The Real Politics of Fuel Economy

By Warren Brown
Sunday, April 27, 2008

Politics involves the art of turning necessity into virtue, of transforming the inevitable into noble action, all the while concealing darker and more troubling truths.

Consider last week's announcement by the Bush administration that it will push car companies to accelerate implementation of new federal fuel efficiency standards approved by Congress last year.

Under what might be called the administration's "Urge Program," car companies now are being asked to increase the average maximum feasible fuel efficiency of all new cars and trucks sold in the United States by 25 percent by 2015. That works out to an improvement of 4.5 percent annually during the targeted 2011-2015 model-year cycle.
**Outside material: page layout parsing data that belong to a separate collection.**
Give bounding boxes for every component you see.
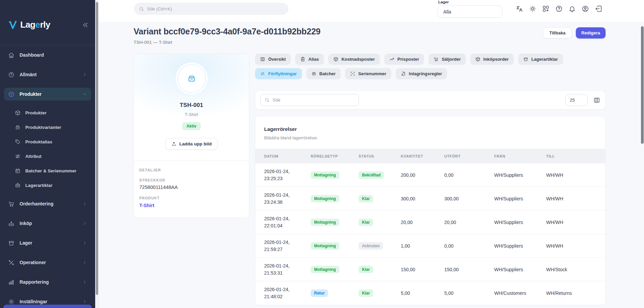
- language-button[interactable]: [516, 5, 523, 12]
- upload-image-button[interactable]: Ladda upp bild: [165, 138, 218, 150]
- tag-icon: [15, 139, 21, 145]
- apps-button[interactable]: [542, 5, 550, 12]
- sidebar-subitem-lagerartiklar[interactable]: Lagerartiklar: [4, 180, 91, 191]
- trend-up-icon: [389, 57, 394, 62]
- sidebar-item-label: Allmänt: [20, 72, 37, 77]
- translate-icon: [516, 5, 523, 12]
- tab-alias[interactable]: Alias: [295, 54, 324, 65]
- table-row[interactable]: 2026-01-24,23:25:23 Mottagning Bekräftad…: [255, 163, 605, 187]
- sidebar-subitem-attribut[interactable]: Attribut: [4, 151, 91, 162]
- tab-serienummer[interactable]: Serienummer: [345, 68, 391, 79]
- sidebar-group-produkter: Produkter Produkter Produktvarianter Pro…: [0, 88, 95, 191]
- logout-button[interactable]: [595, 5, 602, 12]
- cell-from: WH/Suppliers: [494, 172, 546, 178]
- cell-date: 2026-01-24,23:24:36: [264, 192, 311, 206]
- variant-avatar: [177, 64, 206, 93]
- tab-saljorder[interactable]: Säljorder: [428, 54, 466, 65]
- case-icon: [15, 183, 21, 188]
- movement-type-badge: Retur: [311, 289, 328, 297]
- scrollbar-thumb[interactable]: [641, 26, 644, 144]
- cell-to: WH/Stock: [546, 267, 596, 272]
- page-subtitle: TSH-001 — T-Shirt: [134, 40, 320, 45]
- sidebar-item-produkter[interactable]: Produkter: [4, 88, 91, 101]
- table-search-input[interactable]: [273, 97, 355, 103]
- grid-plus-icon: [542, 5, 550, 12]
- sidebar-subitem-batcher-serienummer[interactable]: Batcher & Serienummer: [4, 165, 91, 176]
- page-size-input[interactable]: [565, 94, 588, 106]
- scrollbar-thumb[interactable]: [96, 2, 98, 295]
- movement-type-badge: Mottagning: [311, 171, 339, 179]
- tab-prisposter[interactable]: Prisposter: [384, 54, 424, 65]
- product-label: PRODUKT: [139, 196, 244, 200]
- tab-batcher[interactable]: Batcher: [306, 68, 341, 79]
- chevron-right-icon: [82, 72, 87, 77]
- sidebar-item-rapportering[interactable]: Rapportering: [4, 276, 91, 288]
- table-toolbar: [255, 90, 606, 110]
- help-button[interactable]: [555, 5, 563, 12]
- chevron-right-icon: [82, 201, 87, 206]
- sidebar-bottom-card[interactable]: [3, 305, 92, 308]
- tab-inkopsorder[interactable]: Inköpsorder: [470, 54, 514, 65]
- global-search[interactable]: [134, 3, 288, 15]
- header-actions: Tillbaka Redigera: [543, 27, 606, 38]
- tab-oversikt[interactable]: Översikt: [255, 54, 291, 65]
- chevron-right-icon: [82, 241, 87, 245]
- edit-button[interactable]: Redigera: [576, 27, 606, 38]
- column-settings-button[interactable]: [593, 97, 600, 104]
- back-button[interactable]: Tillbaka: [543, 27, 572, 38]
- sidebar-subitem-label: Produkter: [25, 110, 47, 115]
- table-row[interactable]: 2026-01-24,21:53:31 Mottagning Klar 150,…: [255, 258, 605, 281]
- status-badge: Klar: [359, 219, 373, 226]
- details-heading: DETALJER: [139, 168, 244, 172]
- sidebar-item-inkop[interactable]: Inköp: [4, 217, 91, 230]
- columns-icon: [260, 57, 265, 62]
- sidebar-item-operationer[interactable]: Operationer: [4, 256, 91, 269]
- tools-icon: [8, 259, 15, 266]
- cell-done: 300,00: [444, 196, 494, 201]
- status-badge: Klar: [359, 195, 373, 202]
- cell-date: 2026-01-24,21:59:27: [264, 239, 311, 253]
- cell-done: 0,00: [444, 243, 494, 249]
- theme-toggle-button[interactable]: [529, 5, 536, 12]
- brand: Lagerly: [0, 0, 95, 30]
- sidebar-subitem-produktalias[interactable]: Produktalias: [4, 136, 91, 147]
- tab-label: Kostnadsposter: [341, 57, 375, 62]
- table-row[interactable]: 2026-01-24,23:24:36 Mottagning Klar 300,…: [255, 187, 605, 211]
- table-search[interactable]: [260, 94, 359, 106]
- cell-quantity: 20,00: [401, 220, 444, 225]
- tab-inlagringsregler[interactable]: Inlagringsregler: [396, 68, 447, 79]
- tab-lagerartiklar[interactable]: Lagerartiklar: [518, 54, 563, 65]
- bar-chart-icon: [8, 279, 15, 285]
- table-row[interactable]: 2026-01-24,22:01:04 Mottagning Klar 20,0…: [255, 211, 605, 234]
- notifications-button[interactable]: [568, 5, 576, 12]
- tab-forflyttningar[interactable]: Förflyttningar: [255, 68, 302, 79]
- movement-type-badge: Mottagning: [311, 266, 339, 273]
- page-scrollbar[interactable]: [641, 0, 644, 308]
- chevron-down-icon: [82, 92, 87, 96]
- cell-date: 2026-01-24,22:01:04: [264, 215, 311, 229]
- product-link[interactable]: T-Shirt: [139, 203, 244, 208]
- product-box-icon: [187, 74, 196, 83]
- global-search-input[interactable]: [147, 6, 283, 11]
- sidebar-scrollbar[interactable]: [95, 0, 99, 308]
- tab-kostnadsposter[interactable]: Kostnadsposter: [328, 54, 380, 65]
- table-row[interactable]: 2026-01-24,21:59:27 Mottagning Avbruten …: [255, 234, 605, 258]
- warehouse-select[interactable]: Alla: [438, 5, 502, 18]
- table-row[interactable]: 2026-01-24,21:48:02 Retur Klar 5,00 5,00…: [255, 281, 605, 305]
- sidebar-item-lager[interactable]: Lager: [4, 236, 91, 249]
- tab-label: Serienummer: [358, 71, 386, 76]
- movements-title: Lagerrörelser: [264, 126, 596, 132]
- collapse-sidebar-button[interactable]: [82, 21, 89, 29]
- chevron-right-icon: [82, 280, 87, 284]
- tab-label: Prisposter: [397, 57, 419, 62]
- sidebar-item-orderhantering[interactable]: Orderhantering: [4, 197, 91, 210]
- account-button[interactable]: [582, 5, 589, 12]
- sidebar-item-allmant[interactable]: Allmänt: [4, 68, 91, 81]
- sidebar-item-dashboard[interactable]: Dashboard: [4, 49, 91, 61]
- sidebar-subitem-produkter[interactable]: Produkter: [4, 107, 91, 118]
- tab-label: Inköpsorder: [483, 57, 509, 62]
- status-badge: Klar: [359, 289, 373, 297]
- upload-image-label: Ladda upp bild: [179, 141, 212, 146]
- cell-quantity: 300,00: [401, 196, 444, 201]
- sidebar-subitem-produktvarianter[interactable]: Produktvarianter: [4, 122, 91, 133]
Put another way, that means light trucks -- vans, minivans, pickups, sport-utility vehicles -- must average 28.6 miles per gallon by 2015, up from a mandated average of 22.5 mpg today. It means cars must get 35.7 mpg, up from a current standard of 27.5 mpg.

Left in place is the 2007 energy legislation's mandate for a combined car/truck average of 35 mpg by 2020, a 40 percent increase over today's average.
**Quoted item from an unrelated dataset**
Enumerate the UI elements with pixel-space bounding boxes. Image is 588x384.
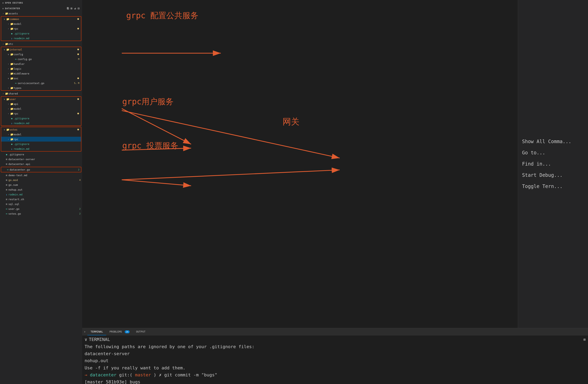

The cynic in me perks up whenever industry, politicians and consumer groups all agree on a proposal that normally would have sparked controversy, as they agreed on this one. There is something just too sweet to be real about such a deal, especially one presented to the world's media with fanfare during Earth Week.

Here's the real deal:

Both the car companies and the politicians are worried about the rapid rise in U.S. fuel prices. The car companies are looking at decreased sales, especially of big trucks. The politicians, especially the Republicans who were in power when the national economy went south and gasoline prices went north, are worried about lost votes.
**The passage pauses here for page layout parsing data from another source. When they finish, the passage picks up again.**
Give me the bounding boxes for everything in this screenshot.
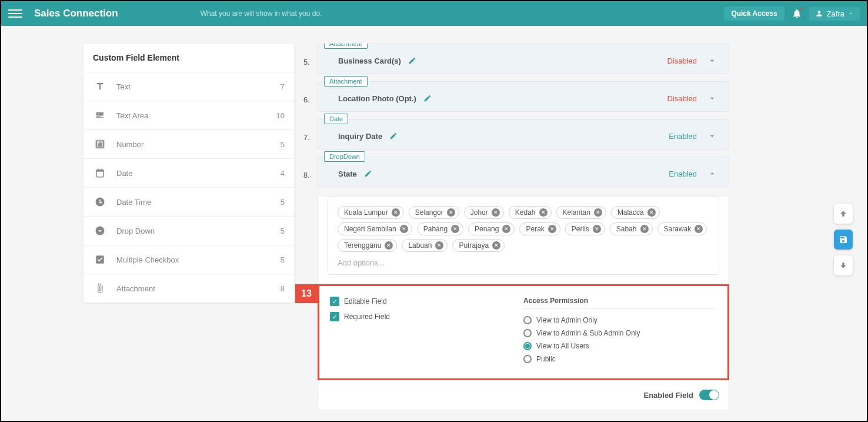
element-date[interactable]: Date4 xyxy=(84,158,294,187)
remove-option-icon[interactable]: ✕ xyxy=(593,225,601,233)
remove-option-icon[interactable]: ✕ xyxy=(385,241,393,250)
remove-option-icon[interactable]: ✕ xyxy=(492,241,500,250)
field-type-chip: Date xyxy=(324,114,348,124)
field-title: Location Photo (Opt.) xyxy=(338,94,416,103)
sidebar-title: Custom Field Element xyxy=(84,44,294,72)
element-count: 8 xyxy=(281,284,285,293)
remove-option-icon[interactable]: ✕ xyxy=(539,208,547,217)
custom-field-element-panel: Custom Field Element Text7Text Area1012N… xyxy=(84,44,294,303)
svg-text:12: 12 xyxy=(98,142,102,147)
edit-icon[interactable] xyxy=(423,94,432,102)
option-label: Negeri Sembilan xyxy=(344,225,396,233)
option-tag: Selangor✕ xyxy=(409,206,459,219)
option-tag: Penang✕ xyxy=(468,222,515,235)
element-checkbox[interactable]: Multiple Checkbox5 xyxy=(84,245,294,274)
expand-toggle[interactable] xyxy=(707,94,717,103)
option-tag: Kelantan✕ xyxy=(556,206,606,219)
element-count: 5 xyxy=(281,198,285,207)
step-marker: 13 xyxy=(295,284,318,303)
option-label: Perak xyxy=(526,225,544,233)
option-tag: Negeri Sembilan✕ xyxy=(338,222,412,235)
quick-access-button[interactable]: Quick Access xyxy=(724,6,784,21)
remove-option-icon[interactable]: ✕ xyxy=(548,225,556,233)
user-icon xyxy=(815,9,823,18)
permission-option[interactable]: View to All Users xyxy=(523,342,717,350)
option-tag: Pahang✕ xyxy=(417,222,463,235)
field-type-chip: Attachment xyxy=(324,76,368,87)
datetime-icon xyxy=(93,195,107,209)
option-tag: Sarawak✕ xyxy=(657,222,707,235)
remove-option-icon[interactable]: ✕ xyxy=(695,225,703,233)
radio-icon xyxy=(523,329,532,337)
edit-icon[interactable] xyxy=(364,170,372,178)
dropdown-icon xyxy=(93,224,107,238)
textarea-icon xyxy=(93,108,107,122)
remove-option-icon[interactable]: ✕ xyxy=(400,225,408,233)
remove-option-icon[interactable]: ✕ xyxy=(451,225,459,233)
remove-option-icon[interactable]: ✕ xyxy=(594,208,602,217)
user-menu[interactable]: Zafra xyxy=(809,7,860,21)
permission-option[interactable]: Public xyxy=(523,355,717,363)
element-count: 5 xyxy=(281,227,285,235)
field-title: Inquiry Date xyxy=(338,132,382,141)
permission-option[interactable]: View to Admin Only xyxy=(523,316,717,324)
enabled-field-label: Enabled Field xyxy=(643,391,693,400)
checkbox-label: Required Field xyxy=(344,313,390,321)
expand-toggle[interactable] xyxy=(707,56,717,65)
radio-icon xyxy=(523,355,532,363)
option-label: Labuan xyxy=(408,241,432,250)
editable-field-checkbox[interactable]: ✓Editable Field xyxy=(330,297,523,306)
enabled-toggle[interactable] xyxy=(699,390,719,400)
scroll-down-button[interactable] xyxy=(834,255,853,275)
option-label: Kuala Lumpur xyxy=(344,208,388,217)
checkbox-icon: ✓ xyxy=(330,312,339,321)
option-tag: Terengganu✕ xyxy=(338,239,397,252)
element-number[interactable]: 12Number5 xyxy=(84,129,294,158)
element-count: 7 xyxy=(281,82,285,91)
add-options-input[interactable]: Add options... xyxy=(335,254,712,267)
edit-icon[interactable] xyxy=(408,57,416,65)
permission-option[interactable]: View to Admin & Sub Admin Only xyxy=(523,329,717,337)
menu-icon[interactable] xyxy=(8,6,22,21)
remove-option-icon[interactable]: ✕ xyxy=(502,225,510,233)
field-number: 5. xyxy=(303,58,310,67)
save-button[interactable] xyxy=(834,230,853,250)
app-title: Sales Connection xyxy=(34,8,118,19)
required-field-checkbox[interactable]: ✓Required Field xyxy=(330,312,523,321)
checkbox-label: Editable Field xyxy=(344,297,387,305)
option-tag: Kuala Lumpur✕ xyxy=(338,206,404,219)
remove-option-icon[interactable]: ✕ xyxy=(640,225,649,233)
field-status: Disabled xyxy=(667,57,697,65)
edit-icon[interactable] xyxy=(389,132,398,140)
scroll-up-button[interactable] xyxy=(834,204,853,224)
element-datetime[interactable]: Date Time5 xyxy=(84,187,294,216)
field-number: 7. xyxy=(303,133,310,142)
number-icon: 12 xyxy=(93,137,107,151)
expand-toggle[interactable] xyxy=(707,131,717,141)
checkbox-icon: ✓ xyxy=(330,297,339,306)
field-title: Business Card(s) xyxy=(338,57,401,65)
remove-option-icon[interactable]: ✕ xyxy=(392,208,400,217)
options-list: Kuala Lumpur✕Selangor✕Johor✕Kedah✕Kelant… xyxy=(328,197,719,275)
option-label: Kelantan xyxy=(563,208,590,217)
expand-toggle[interactable] xyxy=(707,169,717,178)
permission-label: View to Admin & Sub Admin Only xyxy=(536,329,640,337)
element-textarea[interactable]: Text Area10 xyxy=(84,101,294,129)
field-type-chip: Attachment xyxy=(324,44,368,49)
element-dropdown[interactable]: Drop Down5 xyxy=(84,216,294,245)
element-attachment[interactable]: Attachment8 xyxy=(84,274,294,303)
option-label: Kedah xyxy=(515,208,536,217)
remove-option-icon[interactable]: ✕ xyxy=(647,208,656,217)
notification-bell-icon[interactable] xyxy=(792,8,802,19)
radio-icon xyxy=(523,342,532,350)
field-expanded-panel: Kuala Lumpur✕Selangor✕Johor✕Kedah✕Kelant… xyxy=(318,197,729,410)
remove-option-icon[interactable]: ✕ xyxy=(492,208,500,217)
attachment-icon xyxy=(93,281,107,295)
remove-option-icon[interactable]: ✕ xyxy=(447,208,455,217)
element-text[interactable]: Text7 xyxy=(84,72,294,101)
element-label: Attachment xyxy=(116,284,155,293)
element-label: Date xyxy=(116,169,132,178)
remove-option-icon[interactable]: ✕ xyxy=(435,241,443,250)
option-tag: Malacca✕ xyxy=(611,206,660,219)
option-label: Putrajaya xyxy=(459,241,489,250)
The car companies and the politicians, especially the Republican politicians, have had many private chats lately. And from those conversations, both sides concluded that there was something to be gained from doing something seemingly bold and meaningful.

For the car companies, it was a no-brainer. It costs hundreds of millions of dollars to get the smallest increases in fuel-efficiency and to do so in vehicles that also meet federal safety standards. Any company spending that kind of money wants to spend it only once, as opposed to spending it several times to meet competing state fuel-economy and clean-air rules.

According to industry sources, who naturally requested anonymity, the Bush administration assured the car companies that it would continue opposing the California-inspired, state-by-state approach to fuel-economy and clean-air regulation in return for industry support of a more aggressive implementation of the new federal fuel economy standards.

The administration needed to look like it actually was doing something to combat higher fuel prices, a strategy thwarted by its recently failed attempts to get the Organization of the Petroleum Exporting Countries to increase oil production to help offset rapidly growing global demand. Getting the car companies to accelerate the development of fuel-saving technology, which they were doing anyway in response to changing market conditions, gave the administration something to brag about.

Left publicly unsaid in all of that behind-the-scenes dealing is something the car companies, politicians and consumer advocates all know to be true: It will cost a heck of a lot more for vehicle owners in America to operate their cars and trucks in the future. Someone is going to have to pay for all of those improvements in fuel economy. And gasoline prices in the United States, now as high as $4 per gallon for regular unleaded in some parts of the country, are likely to rise even without the imposition of higher federal fuel taxes.

The laws of supply and demand are pushing up prices. Politicians and others might believe that they can find a villain manipulating fuel pricing structures to corporate advantage. They might find one or two.

But the real reason for the price hikes can be found in the rapid growth of automobile markets in places such as Russia, China, India and Kazakhstan. Most of those new Ford Focus models running around the streets of St. Petersburg operate on gasoline or diesel.

Car companies doing business in the United States are willing to accelerate implementation of fuel-saving technology because they have no choice, just as they had no choice other than to put such technology in their European, Asian, African and South American markets. When it comes to cars and fuel price and availability, the United States, slowly but surely, is becoming like the rest of the world.